Whole-genome methylation analysis with MeDIP-seq

DNAs from three HPV+ and three HPV- fresh-frozen HNSCC samples were subjected to autoMeDIP-seq as previously described [40], using a master mix (NEBNext DNA Sample Prep Mastermix; New England Biolabs, Beverly, MA, USA) for the library preparation and magnetic beads (MagMeDIP; Diagenode, Liege, Belgium) for the immunoprecipitation. Adequate enrichment of the methylated DNA fraction (compared with input) was quality controlled using qPCR. Following adapter-mediated PCR, the library was subjected to size selection (300 to 350 bp) using low melting-point agarose gels. The excised fraction was quality controlled by qPCR. Cluster generation and 36 bp end sequencing was performed, by the UCL Genomics Core Facility, using an genome analyzer (GAIIX; Illumina) in accordance with the manufacturer's recommendation.

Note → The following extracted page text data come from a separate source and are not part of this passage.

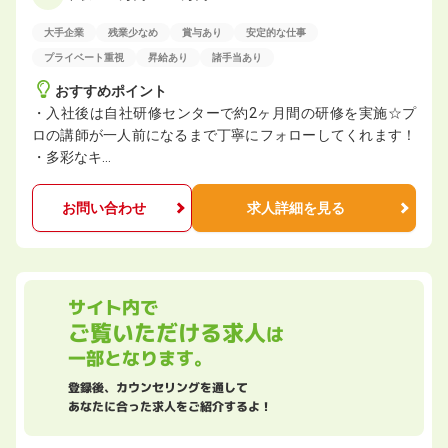
大手企業
残業少なめ
賞与あり
安定的な仕事
プライベート重視
昇給あり
諸手当あり
おすすめポイント
・入社後は自社研修センターで約2ヶ月間の研修を実施☆プ
ロの講師が一人前になるまで丁寧にフォローしてくれます！
・多彩なキ…
お問い合わせ
求人詳細を見る
サイト内で
ご覧いただける求人
は
一部となります。
登録後、カウンセリングを通して
あなたに合った求人をご紹介するよ！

The data were analyzed using the MeDUSA pipeline [41]. Reads were aligned to the reference genome (Human assembly GRCh37) using the alignment software BWA (version 0.5.8) [42], with default parameters. Filtering was performed using SAMtools (version 0.1.9) [43] to remove erroneously mapped and low-quality (score of < 10) reads. Only reads forming a correctly aligned pair were kept. A final filtering step removed potential PCR artifacts by discarding all but one read-pair within groups of non-unique fragments (see Additional File 2, Table S6). Read quality was ascertained using FastQC [44] and the Bioconductor package MEDIPS (version 1.0.0) [45]. Probes from the 450 k BeadChips located within CpG island regions were isolated, and these sites were extended to create 500 bp windows. Absolute methylation scores for each of these regions were calculated from our MeDIP read files using MEDIPS. Methylation scores were calculated for each extended probe site using default values.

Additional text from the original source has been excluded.